Yesterday, I was a person who hated myself and hated who I had become. Overnight, I am a different person. Under the gaze of one brief evening of stars, I am reborn to a better self. The shocking swiftness of the change, and its unspeakable enormity, has changed everything. Now, I don’t THINK that watching your thoughts is most important thing you can do for health. I don’t BELIEVE that blocking cancerous thoughts is worth whatever it takes you to do it. I KNOW this, with a certainty that will not leave me. I KNOW this now.
In the days since, I have begun watching old gifts of mine come out of hibernation: Focus, peace, humor, my muse, the Goddess and Crone that I am.
If a mind is devouring itself with sick and demeaning thoughts, there is little room within it for cultivating all the good things of this world. In my mind, I see the image of my bees fighting off the deadly yellow jackets and honey-robbers at their hive door. I remember their fierce energy, tossing the diseased intruders from within, and carrying away the relations that were no longer of value for the hard season just ahead.

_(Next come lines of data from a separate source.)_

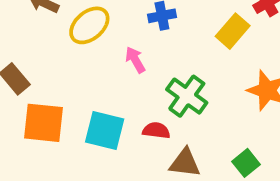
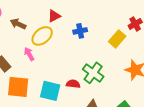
pink arrow: (135, 60) -> (29, 54), moved
red semicircle: (156, 130) -> (73, 84), moved

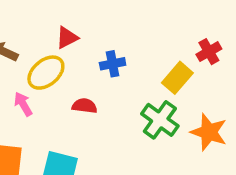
green cross: (93, 73) -> (160, 120), moved
red semicircle: (73, 84) -> (85, 106), moved

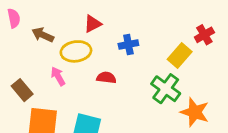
yellow ellipse: (46, 73) -> (76, 51), turned 32
orange star: (209, 132) -> (195, 112), moved

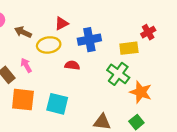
blue cross: (128, 44) -> (89, 40), size x1.5
yellow rectangle: (180, 56) -> (129, 48), turned 42
pink arrow: (58, 76) -> (26, 65), moved

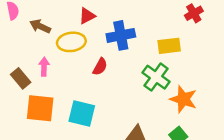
red cross: (148, 32) -> (194, 13), moved
pink arrow: (26, 65) -> (44, 67), turned 32
red semicircle: (72, 65) -> (100, 67), turned 112

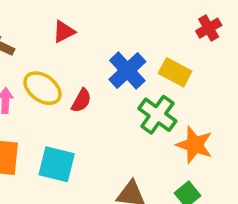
blue cross: (121, 35) -> (127, 71), moved, turned -32
yellow ellipse: (71, 42) -> (42, 88), moved, turned 44
yellow rectangle: (169, 46) -> (175, 72), turned 35

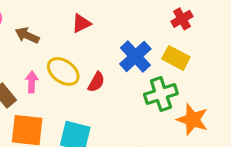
red cross: (209, 28) -> (182, 19), moved
green cross: (157, 115) -> (161, 94), turned 36

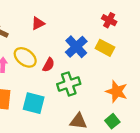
red cross: (182, 19) -> (109, 20), turned -32
green cross: (161, 94) -> (69, 84), moved

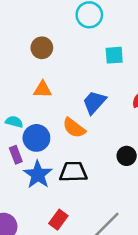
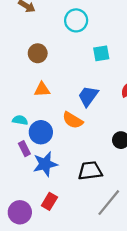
black trapezoid: (73, 172) -> (90, 171), moved
blue star: (38, 175) -> (45, 164), turned 30
red rectangle: (58, 220) -> (49, 201), moved

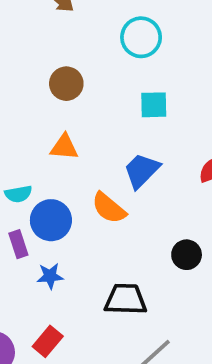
cyan square: (101, 53) -> (154, 105), moved
cyan semicircle: (20, 120) -> (18, 194), turned 152
blue star: (45, 164) -> (50, 276), size x0.6

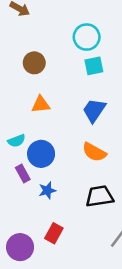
cyan circle: (141, 37) -> (87, 37), moved
orange semicircle: (109, 208) -> (94, 152), moved

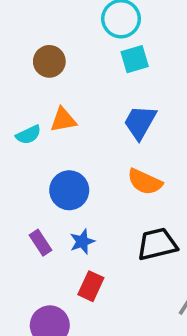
cyan semicircle: (17, 141) -> (28, 135), moved
purple rectangle: (23, 174) -> (41, 243), moved
red rectangle: (54, 233) -> (91, 286), moved

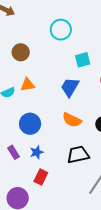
cyan square: (135, 59) -> (83, 60), moved

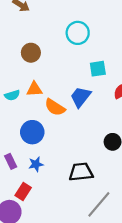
orange semicircle: (72, 120) -> (55, 107), moved
red rectangle: (41, 177) -> (23, 191), moved

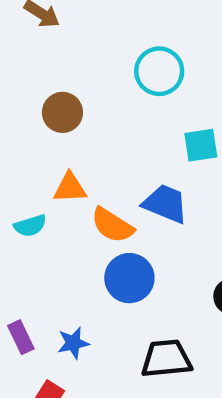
cyan semicircle: (12, 95) -> (30, 226), moved
blue trapezoid: (81, 97) -> (165, 204), turned 75
blue circle: (32, 132) -> (129, 278), moved

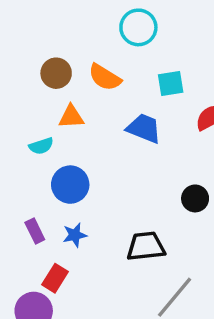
brown circle: (62, 112) -> (56, 73), moved
orange semicircle: (112, 225) -> (105, 77), moved
blue circle: (129, 278) -> (70, 185), moved

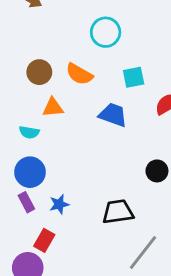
cyan semicircle: (41, 146) -> (29, 132), turned 30
blue circle: (70, 185) -> (30, 172), moved

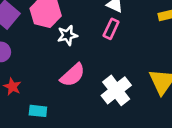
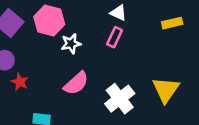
red star: (12, 87) -> (20, 82), moved

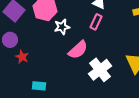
pink semicircle: (76, 83) -> (78, 50), moved

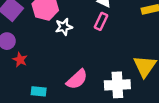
pink semicircle: (78, 50) -> (77, 79), moved
white cross: (100, 70) -> (117, 85), moved, turned 35

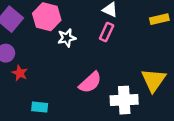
pink semicircle: (77, 79) -> (90, 82), moved

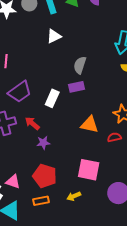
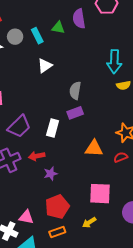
red arrow: (32, 123) -> (37, 156), turned -42
red pentagon: (45, 176) -> (57, 207), turned -30

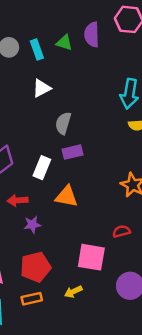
gray semicircle: (75, 91) -> (63, 123), moved
orange triangle: (94, 148) -> (67, 196), moved
red semicircle: (121, 157) -> (121, 231), moved

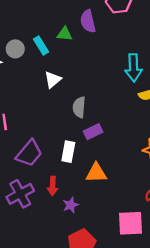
red arrow: (18, 200) -> (53, 186), turned -72

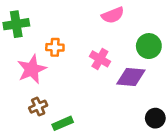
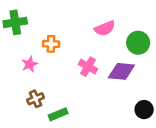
pink semicircle: (113, 15) -> (105, 28), moved
pink cross: (100, 59) -> (88, 67), moved
pink star: (32, 69) -> (30, 64), size x0.6

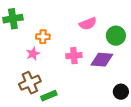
pink star: (30, 64) -> (33, 54), moved
pink cross: (88, 67) -> (74, 56), turned -35
brown cross: (36, 99) -> (30, 83), size x1.5

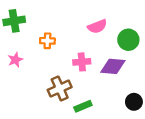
pink star: (33, 54) -> (15, 60), moved
brown cross: (30, 83) -> (60, 89), moved
green rectangle: (49, 96) -> (83, 106), moved

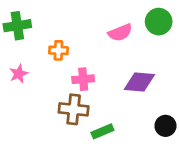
green circle: (128, 40) -> (159, 22), moved
pink cross: (82, 62) -> (83, 79), moved
brown cross: (60, 89) -> (74, 109), turned 30

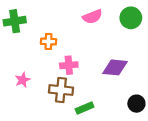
pink semicircle: (120, 33) -> (92, 17), moved
pink star: (19, 74) -> (23, 80), moved

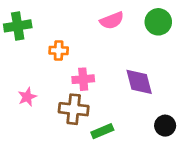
purple diamond: (115, 67) -> (139, 82), turned 70

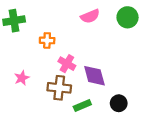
pink cross: (83, 79) -> (67, 64), turned 35
purple diamond: (139, 82) -> (94, 76), moved
black circle: (165, 126) -> (119, 103), moved

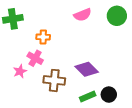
pink cross: (67, 64) -> (35, 58), moved
purple diamond: (94, 76) -> (87, 69), turned -30
green rectangle: (82, 105) -> (88, 97), moved

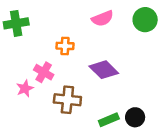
orange cross: (43, 37) -> (65, 46), moved
purple diamond: (87, 69) -> (104, 70), moved

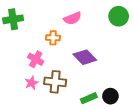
pink semicircle: (103, 18) -> (73, 18), moved
pink star: (25, 88) -> (32, 83), moved

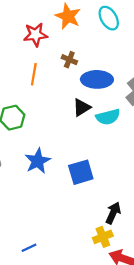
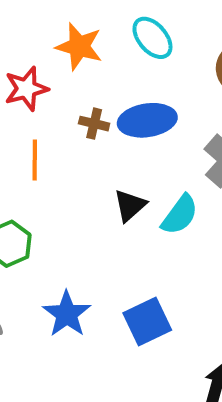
blue ellipse: (97, 79) -> (147, 120), moved
cyan semicircle: (108, 117) -> (180, 215), turned -30

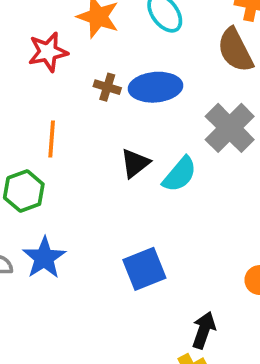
orange line: (35, 160) -> (52, 139), moved
blue star: (67, 314) -> (44, 258), moved

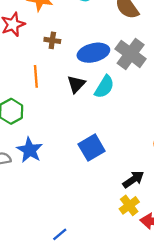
blue ellipse: (156, 87) -> (93, 53), moved
orange line: (52, 139) -> (36, 76), moved
black arrow: (204, 330) -> (133, 179), turned 45

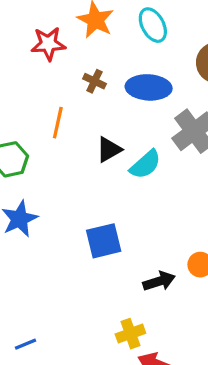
blue ellipse: (93, 53) -> (149, 87), moved
black arrow: (133, 179) -> (159, 281), moved

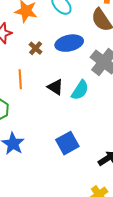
brown cross: (95, 81) -> (36, 48), turned 32
black triangle: (109, 149) -> (55, 87), turned -42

In the first moments of my revelation, I will admit to you, here, that I felt just a tiny tug of what I can only describe as, perhaps, loneliness. My worst thoughts, given room and board for a certain length of time, became relatives, became myself, became a piece of my Bien. Suddenly gone, they were, for an instant, missed. But only for an instant.
Yesterday, something happened in the course of life here at my house that brought the devouring thoughts flying back to amorphous, permeable perimeter of my Bien. I felt them coming, like the rumble of a thundercloud on the far horizon. I heard them buzzing in my head, like a wave of hungry yellow jackets. I watched the eternally perverse part of my brain tell the guardians of my mind, Oh, just let them in. Sometimes it is good to feel self-righteous. What harm is a little well-justified disdain? A taste of hostility?
But now I know better and I tell you, strongly, loudly: Do not let them in! Never let them in. Ever. Fight the good fight at your boundaries and in your deepest mind cells. Do whatever it takes in THIS moment and in every moment to shut the gate, to fling them out, to say an unequivocal NO to them. It is your very life that hangs in the balance. I know this with more conviction today than I know anything, and I pass this knowing on to you, until the morning you wake up and know it yourself, in your bones and in your heart and in your brain.
Protect with ferocity and tenderness the goodness that is you. Affirm your right and holy duty to cast off destruction in whatever form it takes when it assaults the sacred space of your Bien. Hum the sweet tune health so that it can be heard by your heart and your mind. Bee well.